Goal of the exercise -> In how many lines of the records below does the word "target" appear? Answer with the number alone.

Records for the task ->
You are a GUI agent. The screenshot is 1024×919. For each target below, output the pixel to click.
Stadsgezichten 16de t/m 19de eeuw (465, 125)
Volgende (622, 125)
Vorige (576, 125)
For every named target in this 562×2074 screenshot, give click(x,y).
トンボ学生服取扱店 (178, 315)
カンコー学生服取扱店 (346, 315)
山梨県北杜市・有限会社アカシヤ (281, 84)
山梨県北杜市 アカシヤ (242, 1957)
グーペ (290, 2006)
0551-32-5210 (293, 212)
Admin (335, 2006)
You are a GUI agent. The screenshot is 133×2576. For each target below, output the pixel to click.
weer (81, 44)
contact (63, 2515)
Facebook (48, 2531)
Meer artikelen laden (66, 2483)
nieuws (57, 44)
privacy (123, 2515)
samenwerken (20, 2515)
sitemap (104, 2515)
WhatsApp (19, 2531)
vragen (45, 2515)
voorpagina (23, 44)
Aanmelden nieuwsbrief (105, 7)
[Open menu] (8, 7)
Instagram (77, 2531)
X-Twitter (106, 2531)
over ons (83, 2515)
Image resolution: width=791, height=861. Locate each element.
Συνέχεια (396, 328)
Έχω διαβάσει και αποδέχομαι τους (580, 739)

...

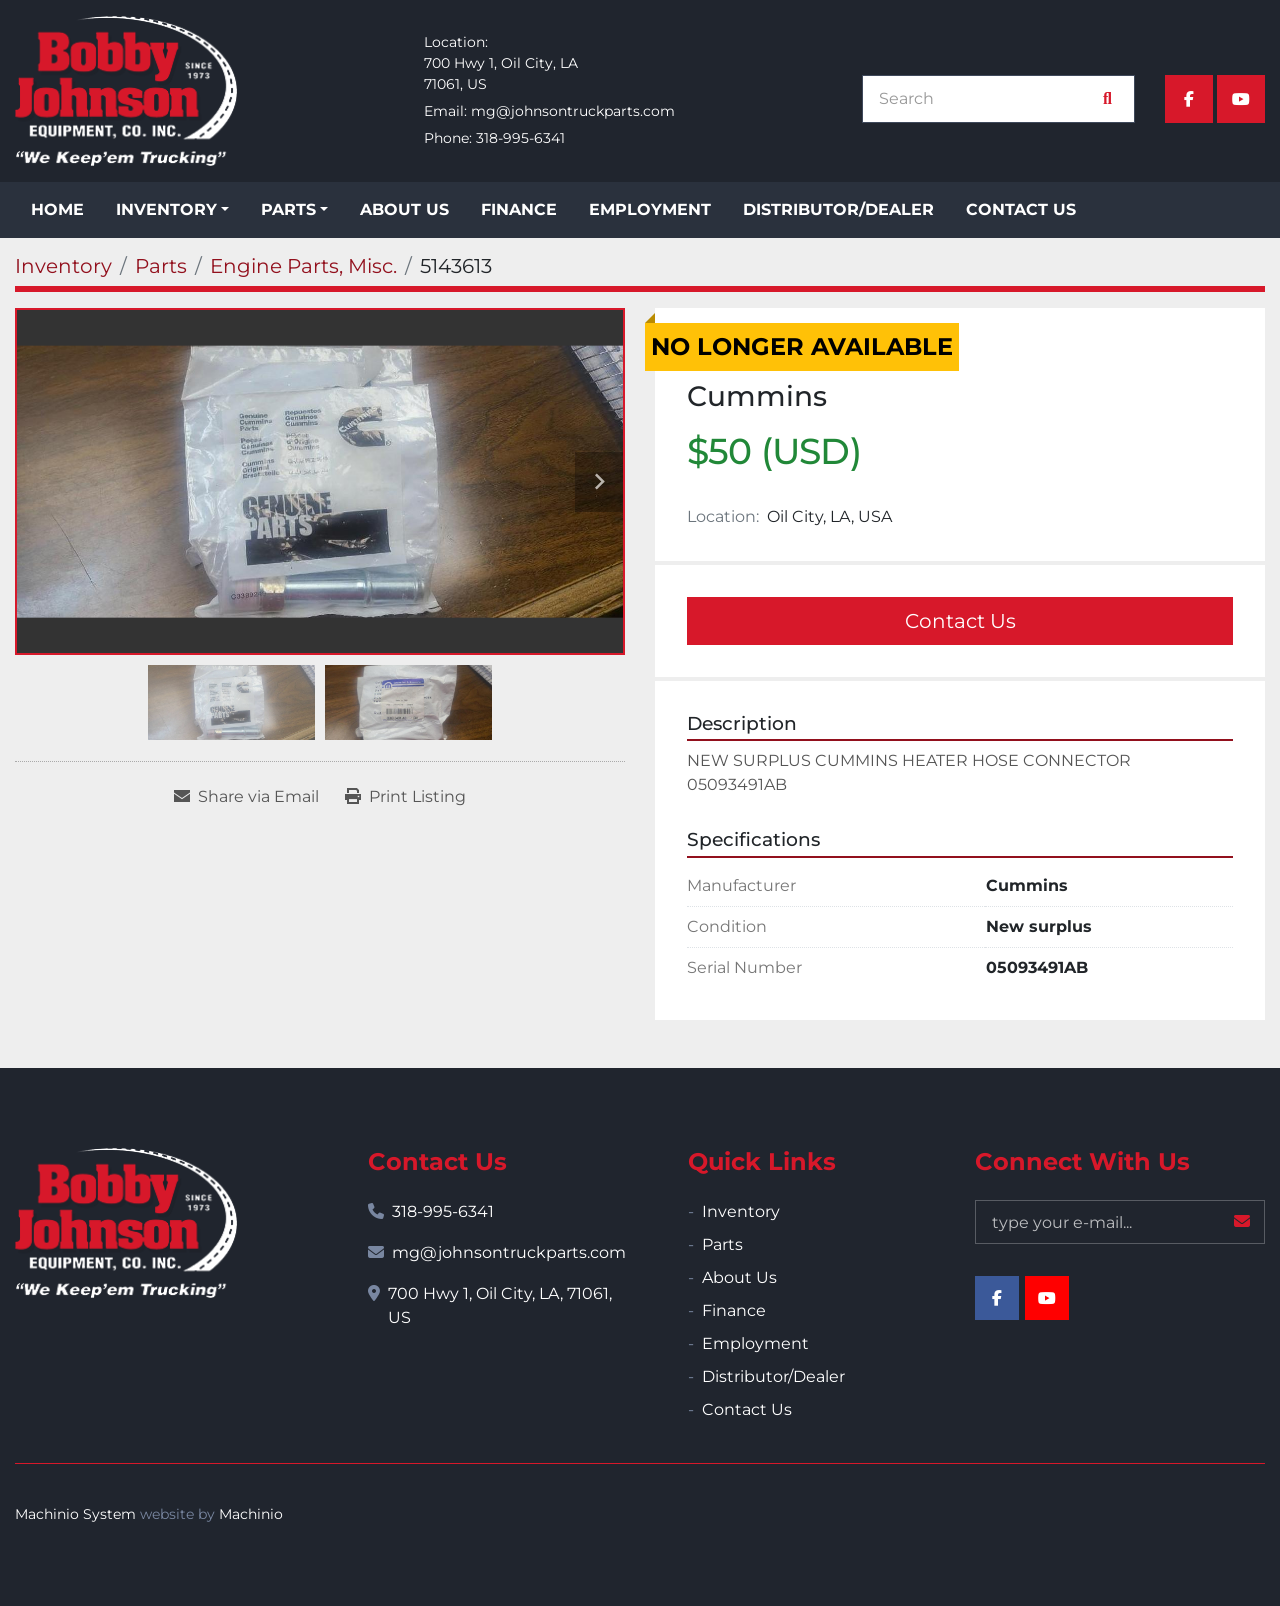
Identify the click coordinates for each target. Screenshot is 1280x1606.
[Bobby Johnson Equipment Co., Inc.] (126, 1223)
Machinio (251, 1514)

--

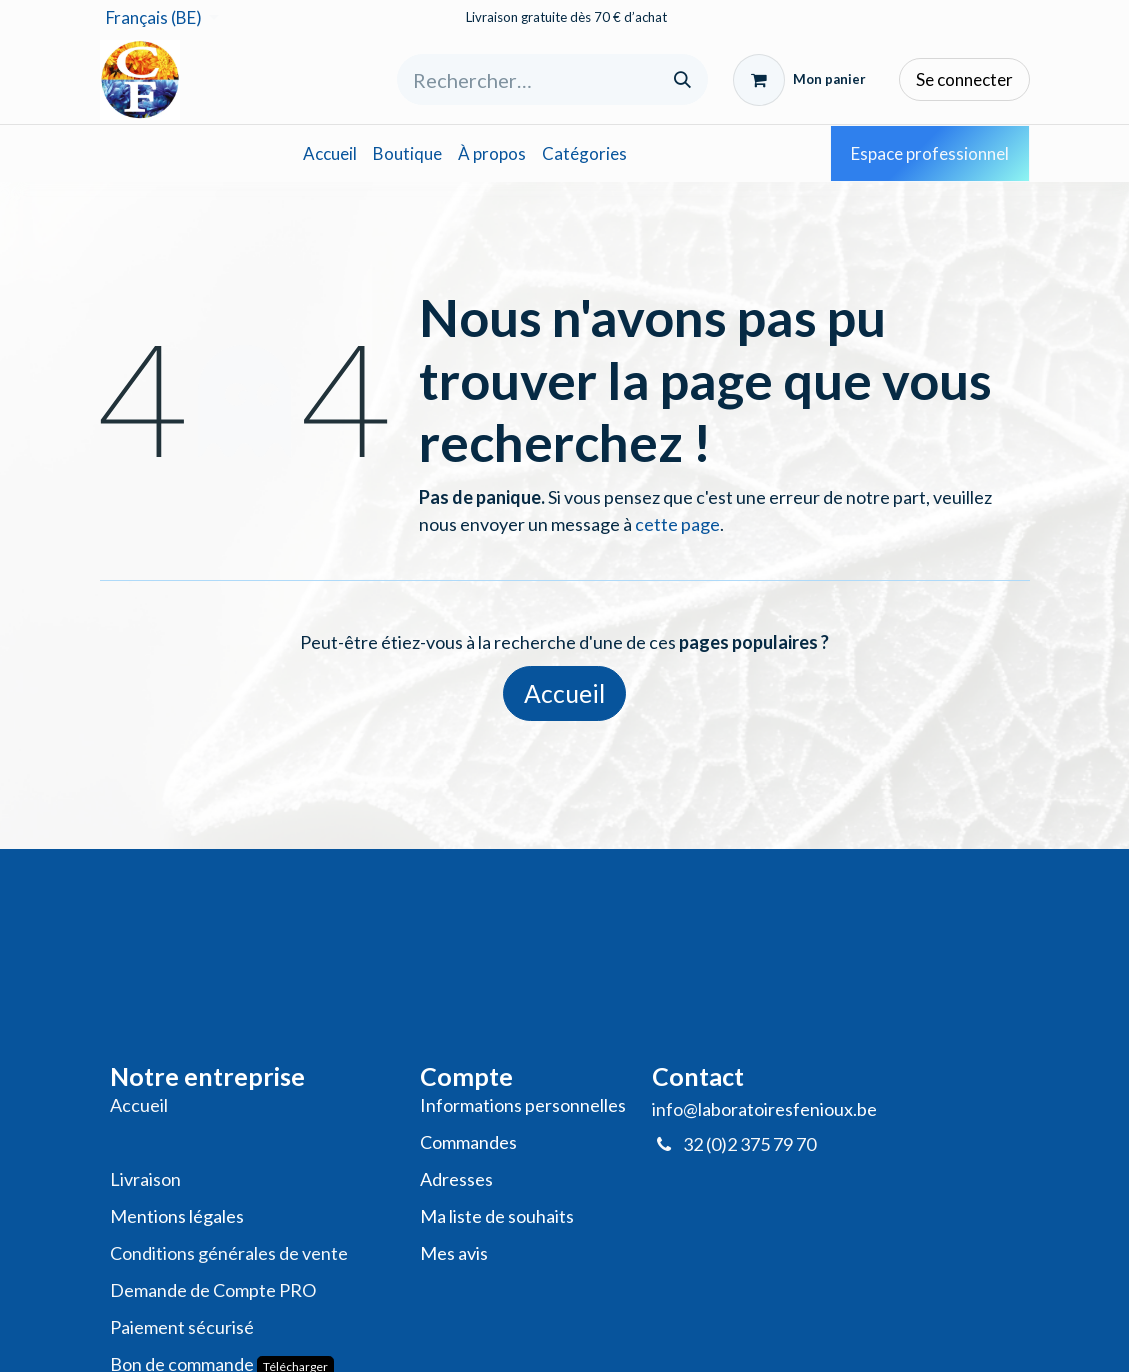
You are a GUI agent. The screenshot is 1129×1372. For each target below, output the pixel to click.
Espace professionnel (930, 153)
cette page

Output below -> 5